Genova è una città che sul piano della criminalità sta cambiando repentinamente «Dopo anni in cui i dati erano sostanzialmente stabili adesso registriamo un sensibile aumento dei reati di criminalità predatoria (furti e borseggi, ndr) che sono quelli che creano più allarme sociale – spiega Stefano Padovano, coordinatore dell’Osservatorio Sicurezza Urbana della Regione Liguria – l’utilizzo della mediazione deve essere un anello del progetto operativo, è necessario lavorare sulla preparazione degli agenti, esplorando nuove esperienze in grado di accrescere le loro competenze».
«Quando parliamo di mediazione parliamo di identità sociale – spiega il professore Juan Carlos Vezzulla, presidente IMAP Portogallo e IMAB Brasile e vice presidente del Foro Mundial de Mediaciòn – Ciò che accade ad una singola persona interessa l’intera comunità. La civiltà occidentale, invece, ha basato l’ordinamento sociale su due sistemi: penale e assistenziale. Ma questi ultimi non garantiscono il rispetto della dignità umana. Quando la società esclude un gruppo ritenendolo “cattivo”, provoca un danno alla coesione sociale, rallentando la propria crescita. Le politiche pubbliche devono favorire una corretta relazione tra stato e cittadini basata sulla responsabilità. La mediazione si basa sul concetto di democrazia partecipativa. Dobbiamo far sì che la comunità riesca a gestire i conflitti interni ad essa per migliorare la vita di tutti gli individui. I corpi di polizia devono aggiungere al proprio ruolo di controllo e repressione, anche un ruolo pedagogico: aumentando la consapevolezza di ognuno di noi. Bisogna che la regola non sia fine a se stessa. Infrangendo una determinata norma l’individuo danneggia se stesso e la comunità. La mediazione si avvicina alle persone per dirgli che sono capaci. Le incoraggia ad emanciparsi. La polizia urbana può essere molto utile in questo senso. Insieme al contributo dei gruppi di lavoro che si sono creati in vari quartieri di Genova. Esiste un altro metodo rispetto a quello della competizione, ovvero il metodo della cooperazione. Per convivere e rispettare la dignità gli altri devo comprendere le differenze. Se vogliamo rispetto dobbiamo dare rispetto. I corpi di polizia devono sentirsi parte integrante di un gruppo umano che lavora in modo cooperativo».

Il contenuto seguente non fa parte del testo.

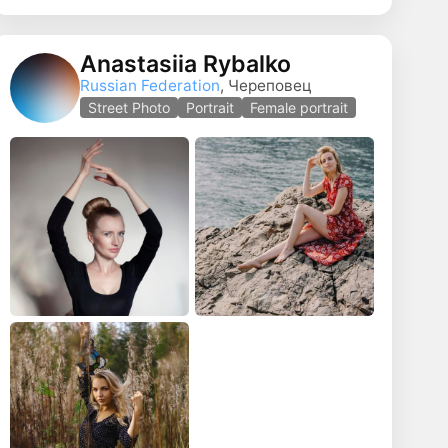
Anastasiia Rybalko
Russian Federation
, Череповец
Street Photo
Portrait
Female portrait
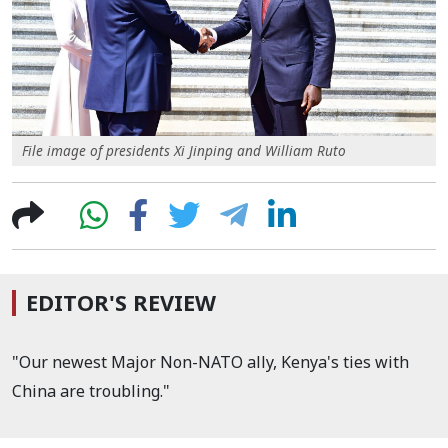
File image of presidents Xi Jinping and William Ruto
EDITOR'S REVIEW
"Our newest Major Non-NATO ally, Kenya's ties with
China are troubling."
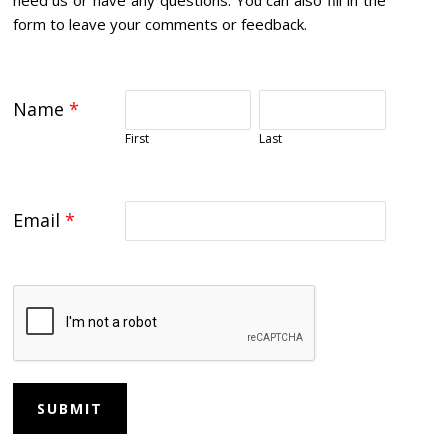
form to leave your comments or feedback.
Name
*
First
Last
Email
*
SUBMIT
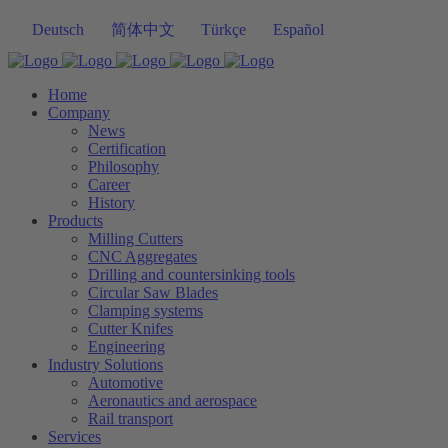
Deutsch
简体中文
Türkçe
Español
Home
Company
News
Certification
Philosophy
Career
History
Products
Milling Cutters
CNC Aggregates
Drilling and countersinking tools
Circular Saw Blades
Clamping systems
Cutter Knifes
Engineering
Industry Solutions
Automotive
Aeronautics and aerospace
Rail transport
Services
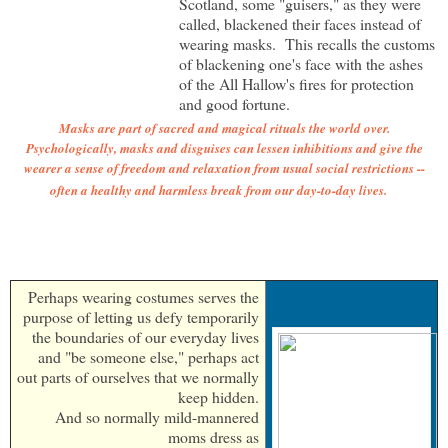
Scotland, some "guisers," as they were
called, blackened their faces instead of
wearing masks. This recalls the customs
of blackening one's face with the ashes
of the All Hallow's fires for protection
and good fortune.
Masks are part of sacred and magical rituals the world over.
Psychologically, masks and disguises can lessen inhibitions and give the
wearer a sense of freedom and relaxation from usual social restrictions --
often a healthy and harmless break from our day-to-day lives.
Perhaps wearing costumes serves the
purpose of letting us defy temporarily
the boundaries of our everyday lives
and "be someone else," perhaps act
out parts of ourselves that we normally
keep hidden.
And so normally mild-mannered
moms dress as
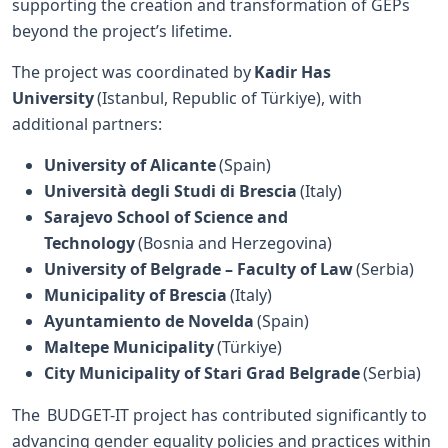
supporting the creation and transformation of GEPs
beyond the project’s lifetime.
The project was coordinated by
Kadir Has
University
(Istanbul, Republic of Türkiye), with
additional partners:
University of Alicante
(Spain)
Università degli Studi di Brescia
(Italy)
Sarajevo School of Science and
Technology
(Bosnia and Herzegovina)
University of Belgrade – Faculty of Law
(Serbia)
Municipality of Brescia
(Italy)
Ayuntamiento de Novelda
(Spain)
Maltepe Municipality
(Türkiye)
City Municipality of Stari Grad Belgrade
(Serbia)
The BUDGET-IT project has contributed significantly to
advancing gender equality policies and practices within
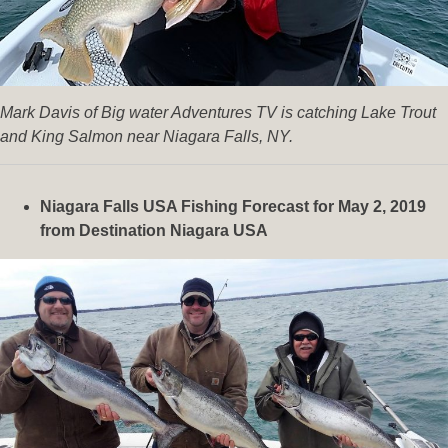
Mark Davis of Big water Adventures TV is catching Lake Trout
and King Salmon near Niagara Falls, NY.
Niagara Falls USA Fishing Forecast for May 2, 2019
from Destination Niagara USA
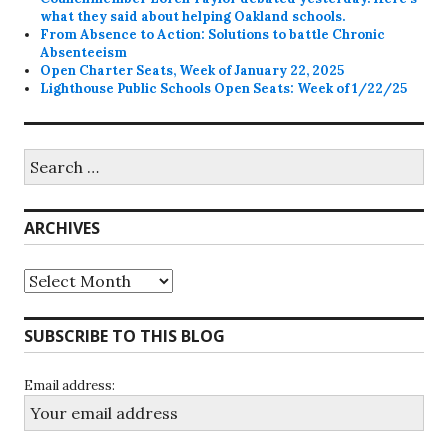
what they said about helping Oakland schools.
From Absence to Action: Solutions to battle Chronic
Absenteeism
Open Charter Seats, Week of January 22, 2025
Lighthouse Public Schools Open Seats: Week of 1/22/25
Search
for:
ARCHIVES
Archives
SUBSCRIBE TO THIS BLOG
Email address:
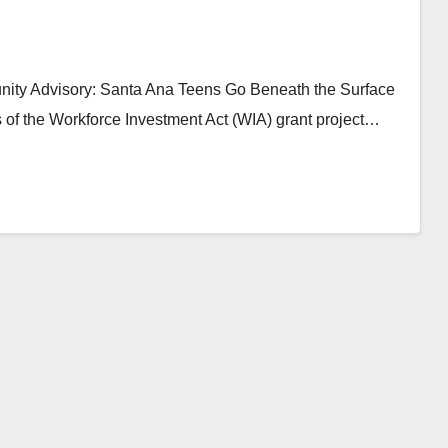
ity Advisory: Santa Ana Teens Go Beneath the Surface
 of the Workforce Investment Act (WIA) grant project…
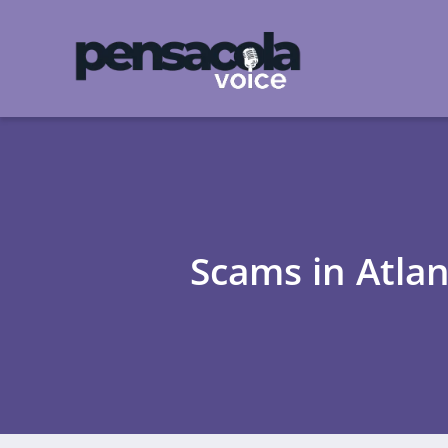
Scams in Atla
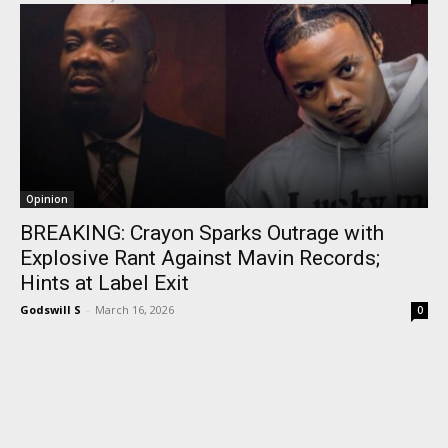
Opinion
BREAKING: Crayon Sparks Outrage with
Explosive Rant Against Mavin Records;
Hints at Label Exit
Godswill S
-
March 16, 2026
0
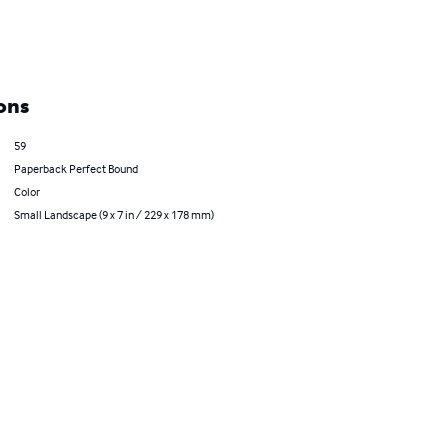
ons
59
Paperback Perfect Bound
Color
Small Landscape (9 x 7 in / 229 x 178 mm)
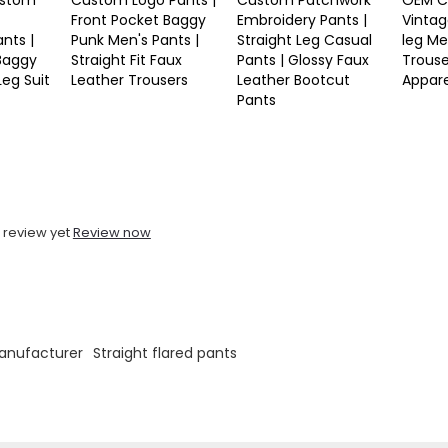
stom
Custom Logo Pants |
Custom Patchwork
OEM C
Front Pocket Baggy
Embroidery Pants |
Vintag
nts |
Punk Men's Pants |
Straight Leg Casual
leg Me
 Baggy
Straight Fit Faux
Pants | Glossy Faux
Trouse
Leg Suit
Leather Trousers
Leather Bootcut
Appar
Pants
 review yet
Review now
anufacturer
Straight flared pants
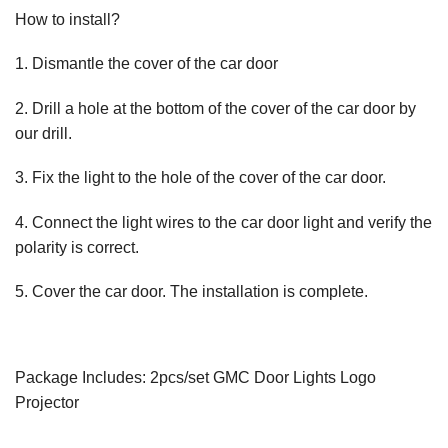
How to install?
1. Dismantle the cover of the car door
2. Drill a hole at the bottom of the cover of the car door by
our drill.
3. Fix the light to the hole of the cover of the car door.
4. Connect the light wires to the car door light and verify the
polarity is correct.
5. Cover the car door. The installation is complete.
Package Includes: 2pcs/set GMC Door Lights Logo
Projector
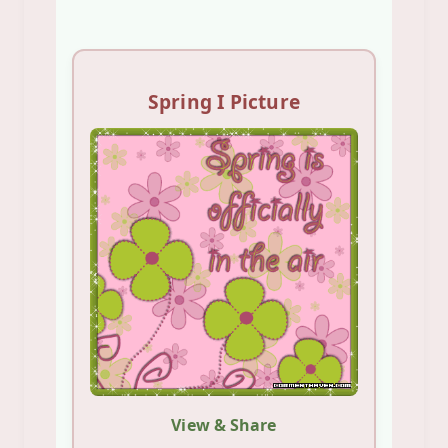
Spring I Picture
View & Share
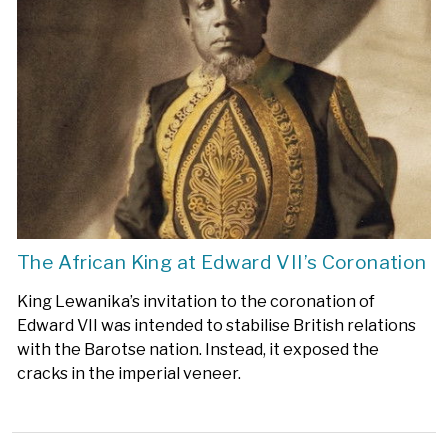
The African King at Edward VII’s Coronation
King Lewanika’s invitation to the coronation of
Edward VII was intended to stabilise British relations
with the Barotse nation. Instead, it exposed the
cracks in the imperial veneer.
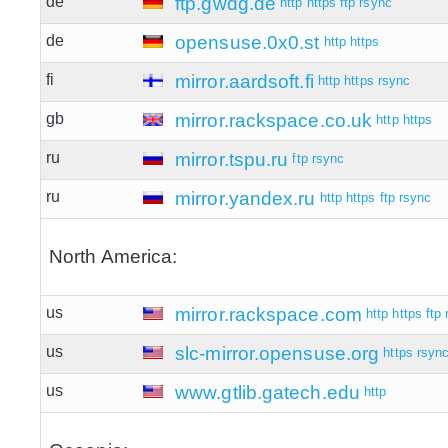
de
ftp.gwdg.de
http
https
ftp
rsync
de
opensuse.0x0.st
http
https
fi
mirror.aardsoft.fi
http
https
rsync
gb
mirror.rackspace.co.uk
http
https
ru
mirror.tspu.ru
ftp
rsync
ru
mirror.yandex.ru
http
https
ftp
rsync
North America:
us
mirror.rackspace.com
http
https
ftp
us
slc-mirror.opensuse.org
https
rsyn
us
www.gtlib.gatech.edu
http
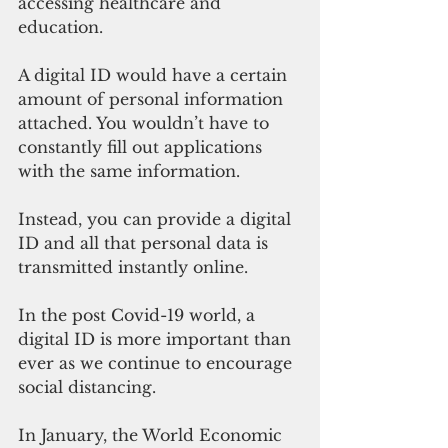
accessing healthcare and 
education.
A digital ID would have a certain 
amount of personal information 
attached. You wouldn’t have to 
constantly fill out applications 
with the same information. 
Instead, you can provide a digital 
ID and all that personal data is 
transmitted instantly online. 
In the post Covid-19 world, a 
digital ID is more important than 
ever as we continue to encourage 
social distancing. 
In January, the World Economic 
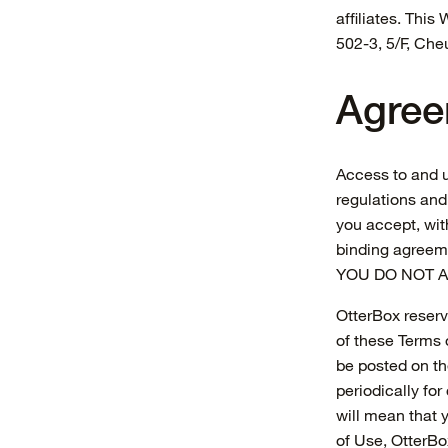
affiliates. Thi
502-3, 5/F, Ch
Agree
Access to and u
regulations and
you accept, with
binding agree
YOU DO NOT A
OtterBox reserve
of these Terms o
be posted on th
periodically fo
will mean that 
of Use, OtterBo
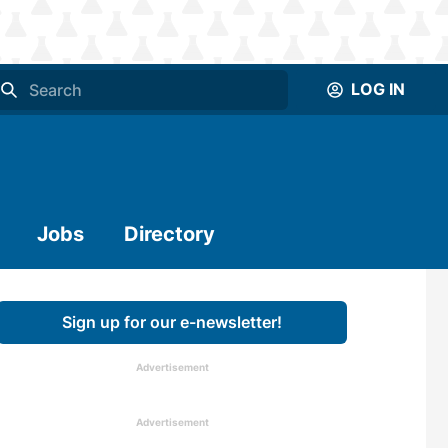
LOG IN
Jobs
Directory
Sign up for our e-newsletter!
Advertisement
Advertisement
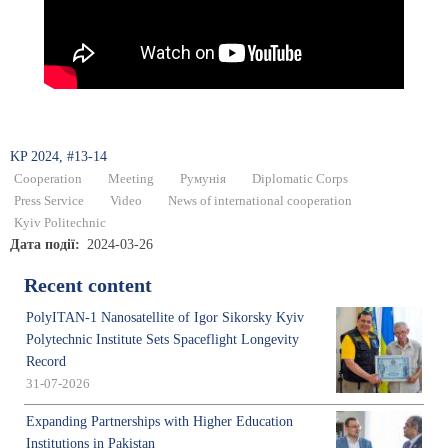
KP 2024, #13-14
Cooperation
Meeting
Румунія
Diplomatic Corps
Press Service
Video
News of international cooperation
Kyiv Politechnic
Дата події
2024-03-26
Recent content
PolyITAN-1 Nanosatellite of Igor Sikorsky Kyiv
Polytechnic Institute Sets Spaceflight Longevity
Record
31-07-2026
Expanding Partnerships with Higher Education
Institutions in Pakistan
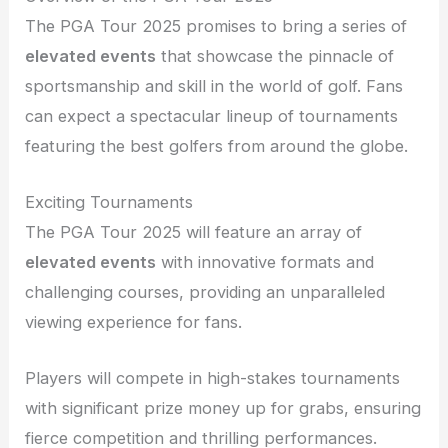
The PGA Tour 2025 promises to bring a series of
elevated events
that showcase the pinnacle of
sportsmanship and skill in the world of golf. Fans
can expect a spectacular lineup of tournaments
featuring the best golfers from around the globe.
Exciting Tournaments
The PGA Tour 2025 will feature an array of
elevated events
with innovative formats and
challenging courses, providing an unparalleled
viewing experience for fans.
Players will compete in high-stakes tournaments
with significant prize money up for grabs, ensuring
fierce competition and thrilling performances.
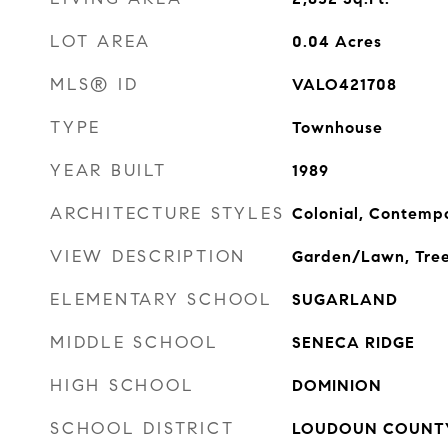
LOT AREA
0.04
Acres
MLS® ID
VALO421708
TYPE
Townhouse
YEAR BUILT
1989
ARCHITECTURE STYLES
Colonial, Contemp
VIEW DESCRIPTION
Garden/Lawn, Tre
ELEMENTARY SCHOOL
SUGARLAND
MIDDLE SCHOOL
SENECA RIDGE
HIGH SCHOOL
DOMINION
SCHOOL DISTRICT
LOUDOUN COUNTY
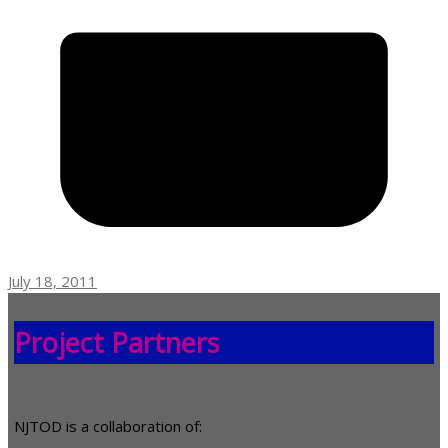
July 18, 2011
Project Partners
NJTOD is a collaboration of:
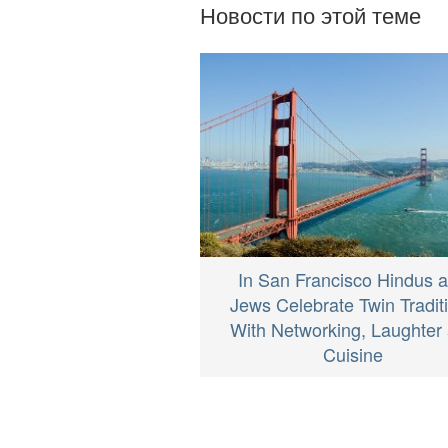
Новости по этой теме
In San Francisco Hindus 
Jews Celebrate Twin Tradit
With Networking, Laughter
Cuisine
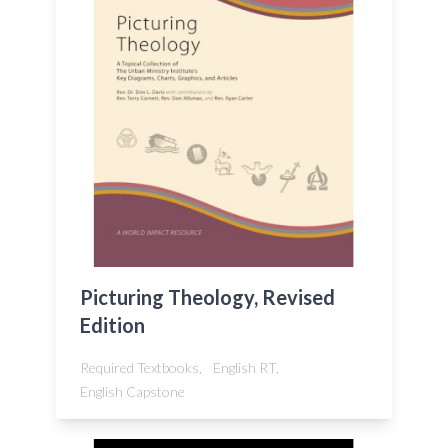
Picturing Theology, Revised
Edition
Required Textbooks,
English RT,
English Capstone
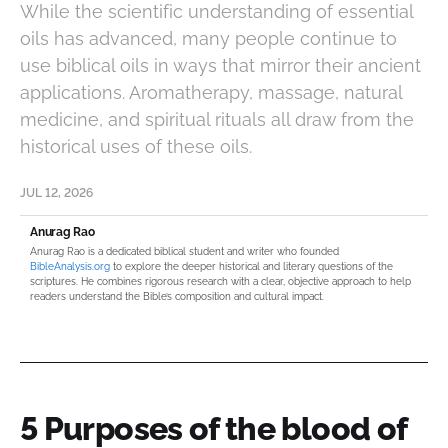
While the scientific understanding of essential
oils has advanced, many people continue to
use biblical oils in ways that mirror their ancient
applications. Aromatherapy, massage, natural
medicine, and spiritual rituals all draw from the
historical uses of these oils.
JUL 12, 2026
Anurag Rao
Anurag Rao is a dedicated biblical student and writer who founded
BibleAnalysis.org
to explore the deeper historical and literary questions of the
scriptures. He combines rigorous research with a clear, objective approach to help
readers understand the Bible’s composition and cultural impact.
5 Purposes of the blood of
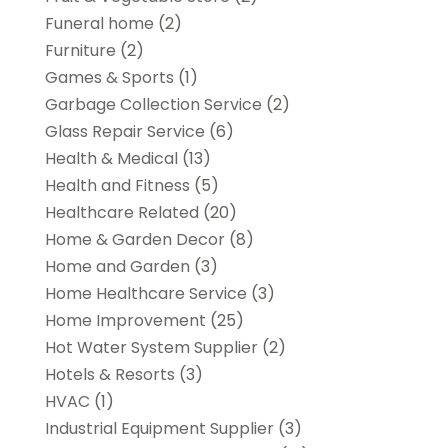
Funeral home
(2)
Furniture
(2)
Games & Sports
(1)
Garbage Collection Service
(2)
Glass Repair Service
(6)
Health & Medical
(13)
Health and Fitness
(5)
Healthcare Related
(20)
Home & Garden Decor
(8)
Home and Garden
(3)
Home Healthcare Service
(3)
Home Improvement
(25)
Hot Water System Supplier
(2)
Hotels & Resorts
(3)
HVAC
(1)
Industrial Equipment Supplier
(3)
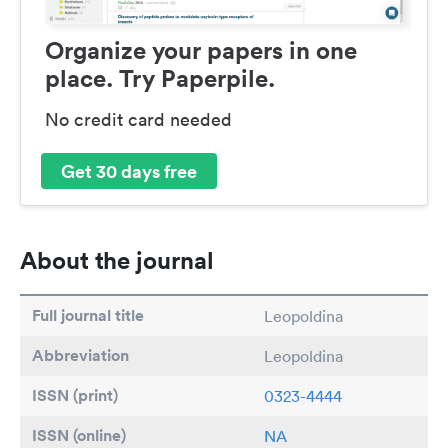
Organize your papers in one
place. Try Paperpile.
No credit card needed
Get 30 days free
About the journal
Full journal title
Leopoldina
Abbreviation
Leopoldina
ISSN (print)
0323-4444
ISSN (online)
NA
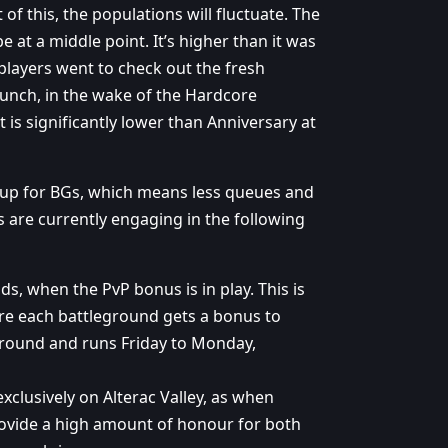
of this, the populations will fluctuate. The
 at a middle point. It’s higher than it was
layers went to check out the fresh
launch, in the wake of the Hardcore
is significantly lower than Anniversary at
 up for BGs, which means less queues and
s are currently engaging in the following
s, when the PvP bonus is in play. This is
re each battleground gets a bonus to
eground and runs Friday to Monday,
xclusively on Alterac Valley, as when
provide a high amount of honour for both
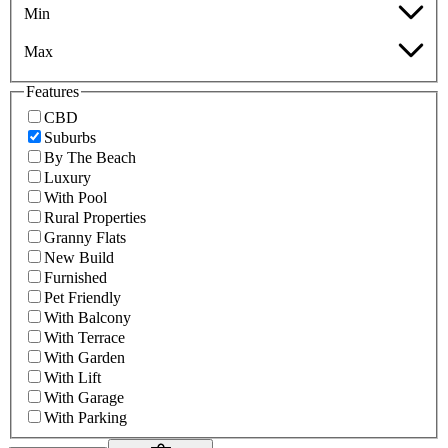
Min
Max
Features
CBD
Suburbs
By The Beach
Luxury
With Pool
Rural Properties
Granny Flats
New Build
Furnished
Pet Friendly
With Balcony
With Terrace
With Garden
With Lift
With Garage
With Parking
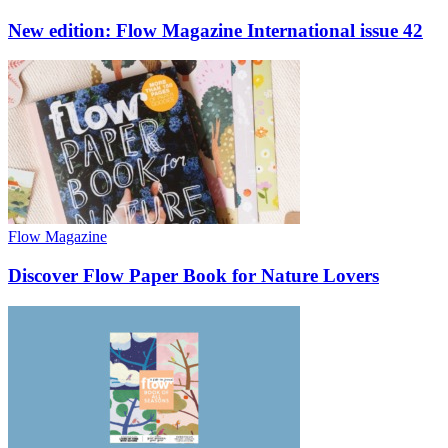
New edition: Flow Magazine International issue 42
Flow Magazine
Discover Flow Paper Book for Nature Lovers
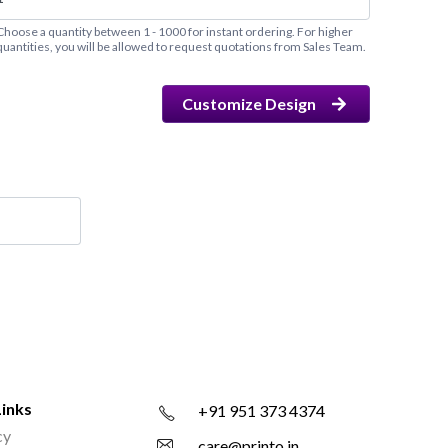
Choose a quantity between 1 - 1000 for instant ordering. For higher
quantities, you will be allowed to request quotations from Sales Team.
Customize Design
Links
+91 951 373 4374
cy
care@printo.in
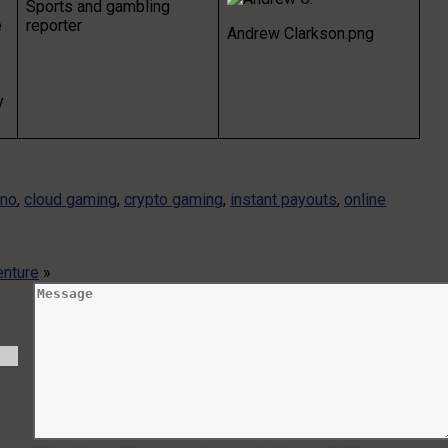
Sports and gambling
e
reporter
Andrew Clarkson.png
y
ino
,
cloud gaming
,
crypto gaming
,
instant payouts
,
online
enture
»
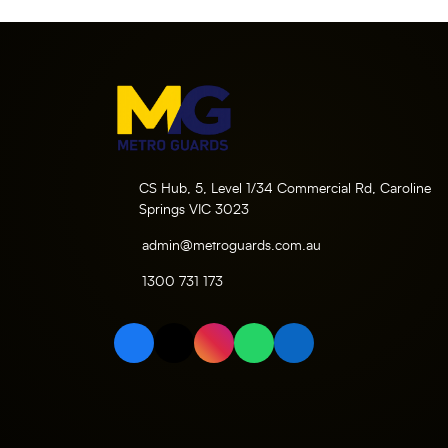
CS Hub, 5, Level 1/34 Commercial Rd, Caroline
Springs VIC 3023
admin@metroguards.com.au
1300 731 173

Infine sono intervenuti Danilo De Luise, della Fondazione San Marcellino di Genova e Mara Morelli, del Dipartimento di Scienze della Comunicazione Linguistica e Culturale (DISCLIC) dell’Università di Genova, promotori del percorso di formazione sulla mediazione comunitaria a Genova. «L’obiettivo è allargare la rete – spiegano – con l’espansione dei gruppi di cittadini e operatori di polizia coinvolti nel progetto. Occorre diffondere questo metodo, farlo conoscere il più possibile alla cittadinanza. Inoltre, i dati sull’aumento della criminalità predatoria che abbiamo ascoltato in precedenza devono essere incrociati con altri dati: quelli relativi alla disoccupazione, alla dispersione scolastica, al depauperamento dei servizi socio-sanitari, ecc. Solo così possiamo affrontare i conflitti cercando di realizzare una società più coesa. Per quanto riguarda il processo formativo, non parliamo solo di corsi ma anche di altre forme di sensibilizzazione. Proprio in questi giorni abbiamo fatto un giro per tutti i distretti di polizia municipale. L’intenzione è quella di proseguire su questa strada».